The Ukrainian government has extended export grain quotas until the end of April, keeping in place strict measures opposed by grain growers.
The Ukrainian government has extended export quotas for grain until the end of April, keeping in place strict measures that grain growers and traders complain hinder their business.
Ukrainian grain producers have been lobbying the Ukrainian government to loosen grain export restrictions which they said led to losses of $1.3 billion during the last eight months, according to Ukrainian Grain Association (UGA) President Volodymyr Klymenko.
The government’s export restrictions are hurting Ukraine’s grain producers, said Klymenko, adding that “the new Ukrainian government should have lifted the export ban on feed grain over a month and a half ago.”
The Cabinet of Ministers of Ukraine passed a decree on March 28 to extend export quotas for wheat, barley and rye until April 30.
The decree also annuls export quotas for corn, but keeps a feed grain export ban in place.
The current export quotas for the marketing year are 200,000 tons for wheat, 400,000 tons for barley and 3,000 tons for rye.
The UGA urged the Ukrainian government “to abolish immediately the ban on feed grain export and increase the export quota for wheat up to 1 million tons.”
Many agricultural experts said export quotas have had negative effects on the Ukrainian economy, squeezing exporters out of world markets at the most unfavorable time.
“Grain prices are at world record levels and farmers and agricultural businesses in Ukraine need to be able to take advantage of those opportunities and not be stifled by incompetent government action,” said Morgan Williams, president of the US-Ukraine Business Council.
If the government wants to keep tight control on exports, “then let’s do it in a rational way,” he added.
The government is hesitant to loosen export restrictions because of “lobbying by groups interested in cheap grain,” said Andriy Yarmak, a private agribusiness advisor.
He added that “it is very clear to everyone that such limitations cause huge losses to farmers,” which leads to great losses by Ukrainian grain growers.
In order for the government to resolve the issues of export limitations, the authorities need to cooperate with Ukrainian farmers and traders and establish how much of the harvest reserves are in the country and how much needs to be exported, said Kostyantyn Kuznetsov, chief economist at the Razumkov Center for Economic and Political Research in Kyiv.

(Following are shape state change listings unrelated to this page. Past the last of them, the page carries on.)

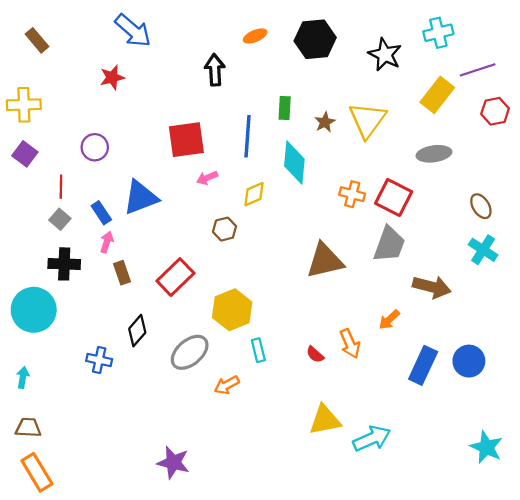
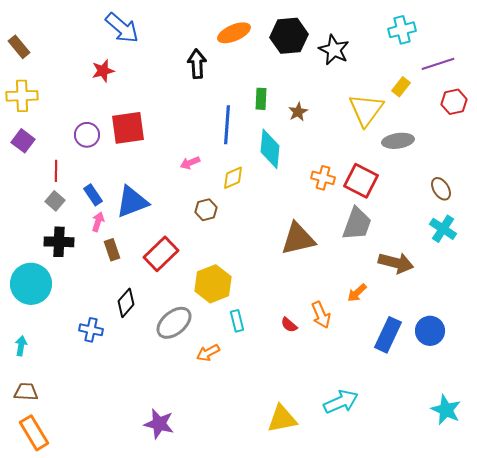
orange ellipse: (255, 36) -> (234, 33), size x1.5
brown rectangle: (37, 40) -> (19, 47), moved
black star: (385, 55) -> (334, 50), moved
yellow rectangle: (437, 95) -> (401, 87), size x0.6
yellow triangle: (367, 120) -> (366, 110), moved
red square: (186, 140) -> (128, 128), moved
blue triangle: (141, 197) -> (132, 202), moved
yellow triangle: (325, 420) -> (282, 419), moved

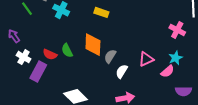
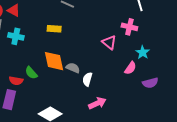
gray semicircle: (110, 56) -> (73, 68), turned 96
cyan star: (176, 58) -> (143, 52), moved
pink triangle: (146, 59) -> (109, 42), moved, turned -42

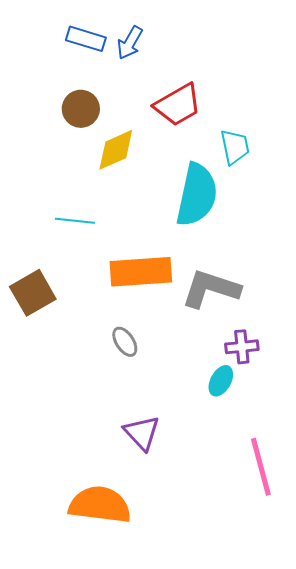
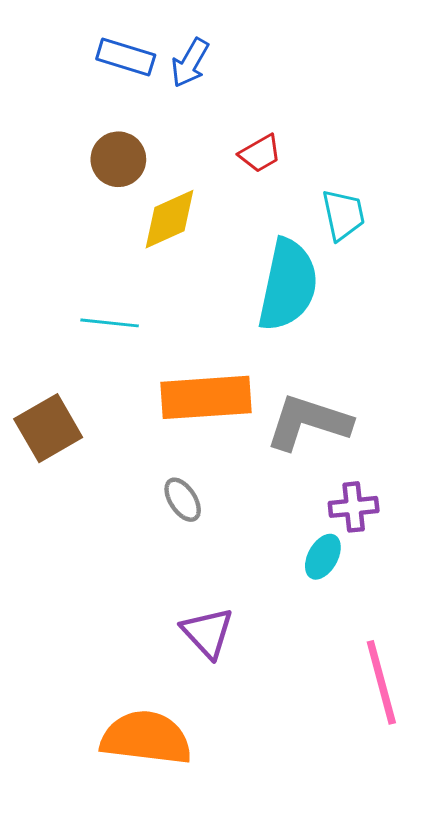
red trapezoid: (178, 105) -> (260, 153), size x0.6

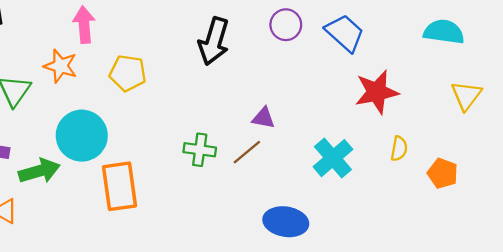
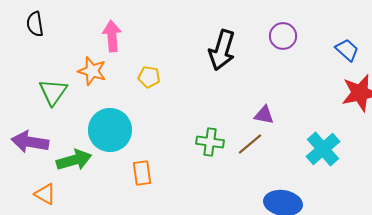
blue trapezoid: (345, 33) -> (347, 50), moved, size x0.7
yellow pentagon: (128, 73) -> (149, 77), size x0.7
orange rectangle: (119, 186) -> (142, 173), size x0.6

Experts are pessimistic the government will lift the export restrictions in the near future.
“I don’t see any change in [the government’s] attitude,” Yarmak said. “They have just recently basically banned sunflower seeds and sunflower oil exports.”

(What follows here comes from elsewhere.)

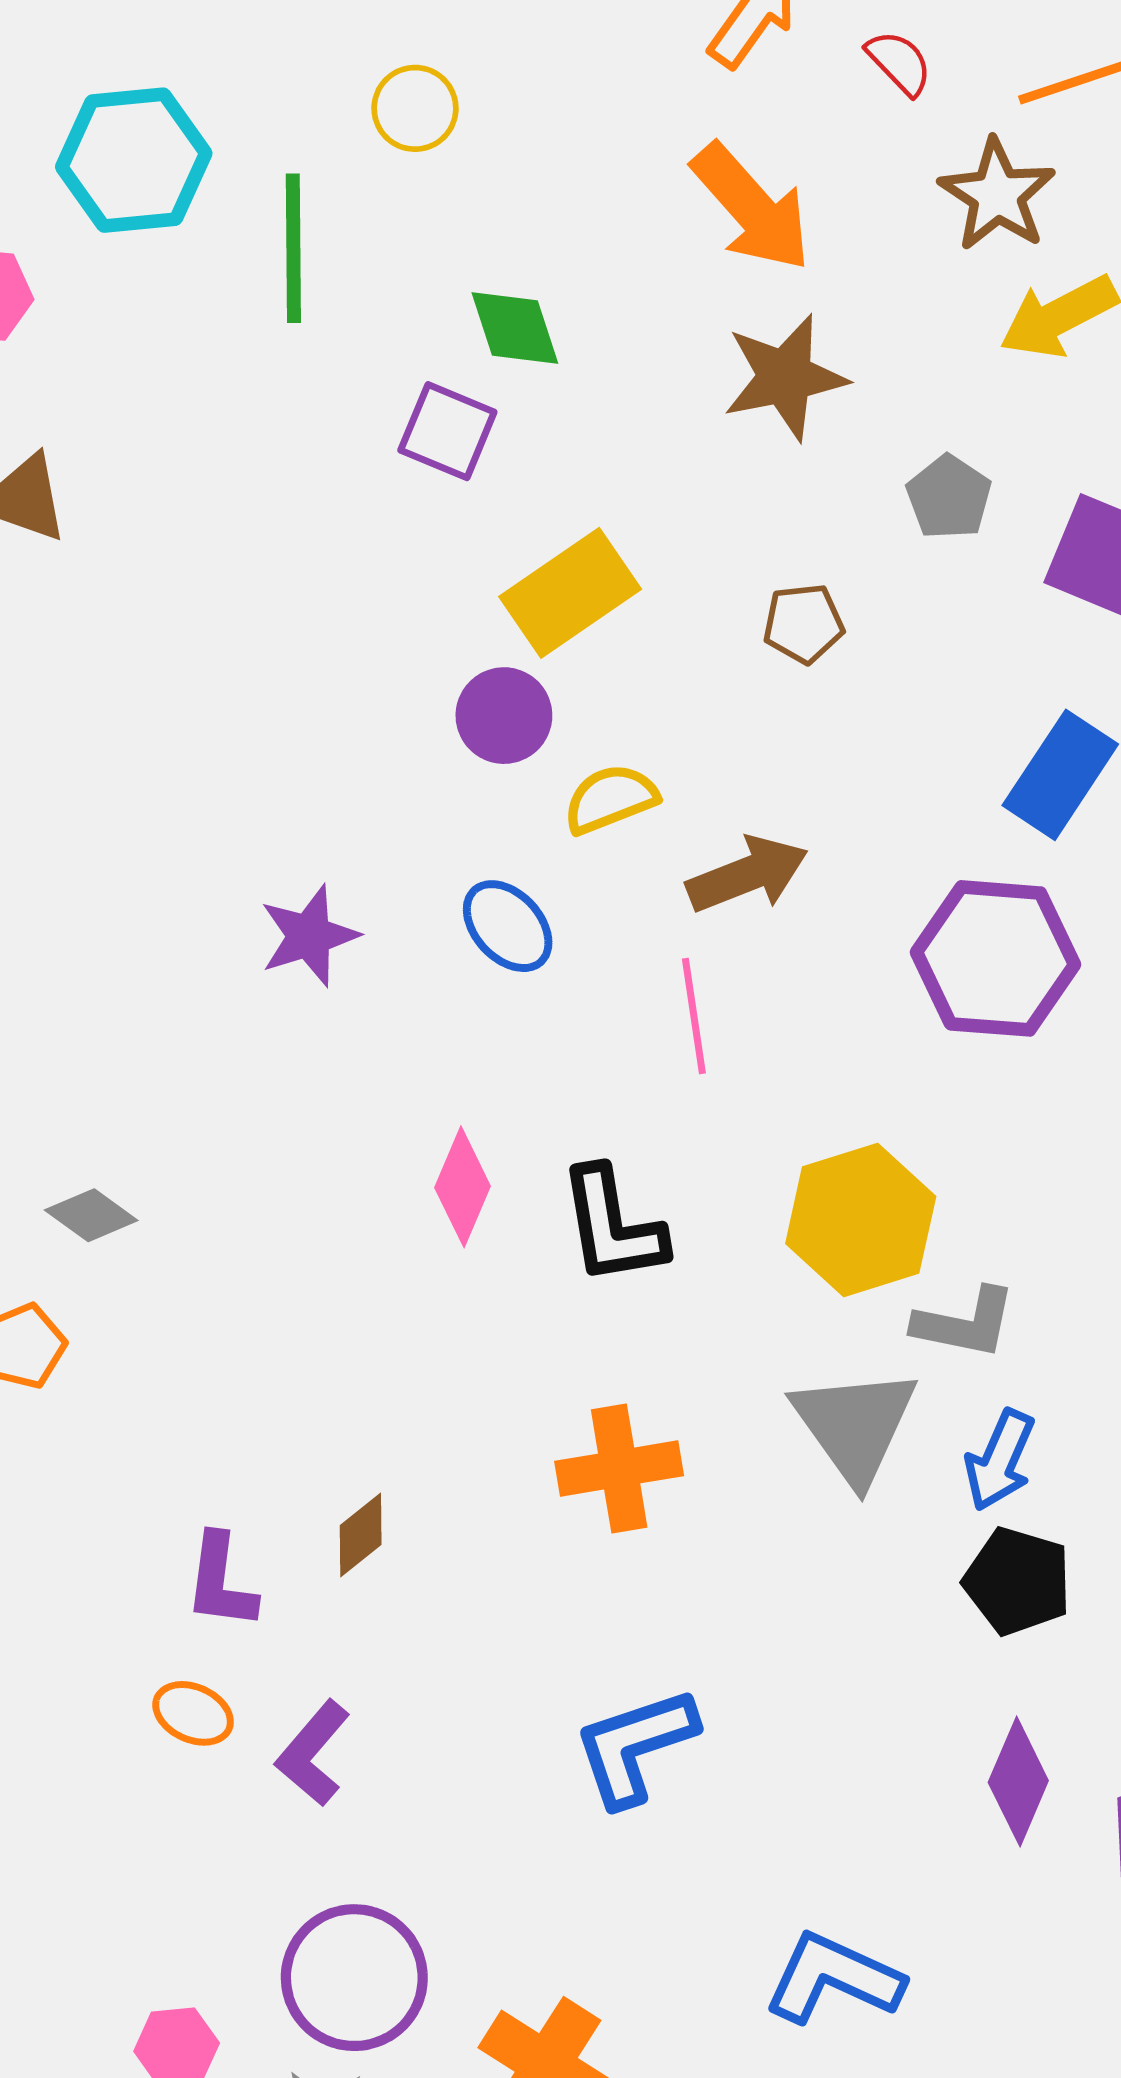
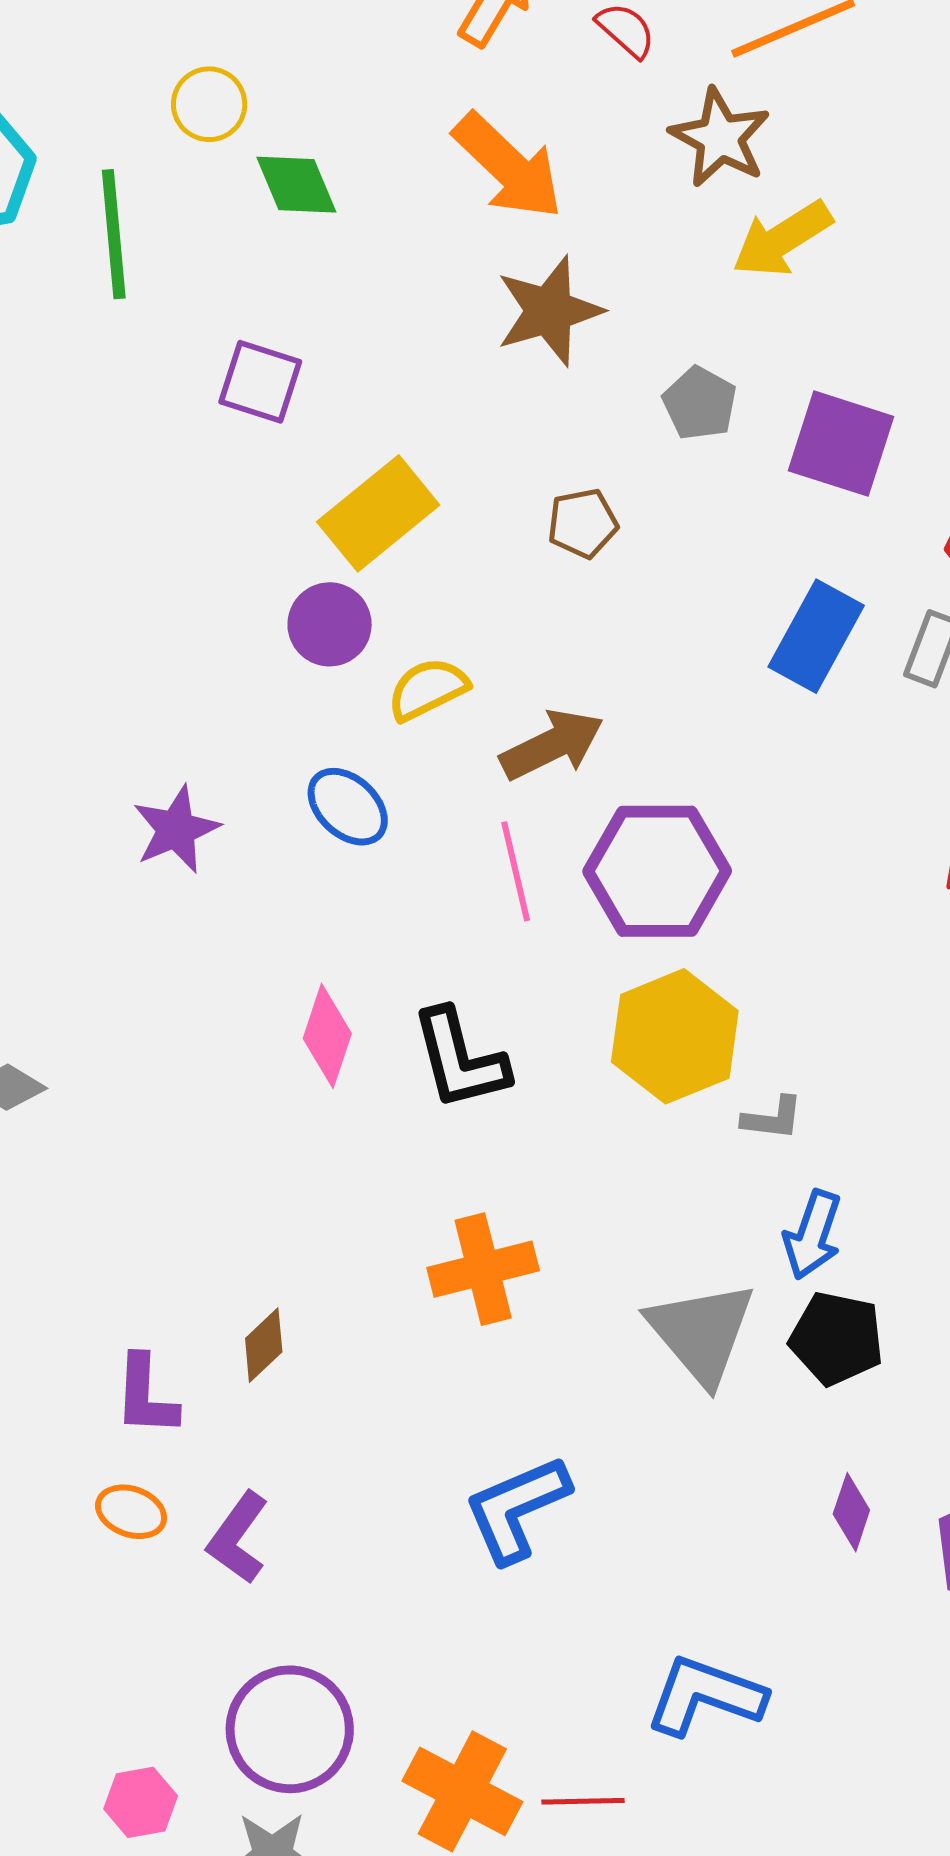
green diamond: (515, 328) -> (296, 185), moved
purple hexagon: (996, 958) -> (657, 871), moved
gray L-shape: (965, 1323) -> (772, 1118), size x0.7
gray triangle: (855, 1425) -> (701, 1333), moved
purple diamond: (1018, 1782) -> (851, 1512), size x0.7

Ukraine’s trade balance keeps worsening, posing a threat to the Ukrainian currency, the hryvnia, analysts also said.
“If they continue limiting exports, the situation will only worsen,” said Mykola Kompanets, honorary president of the UGA.
As of March 1, grain stocks at Ukrainian agricultural enterprises and companies handling storage and grain-processing stood at 12 million tons, which is 21 percent more than a year ago, according to the State Statistics Committee of Ukraine.
Last year, Ukraine harvested 29.3 million tons of grain, including corn. This year, Ukrainian grain producers expect harvests of more than 40 million tons.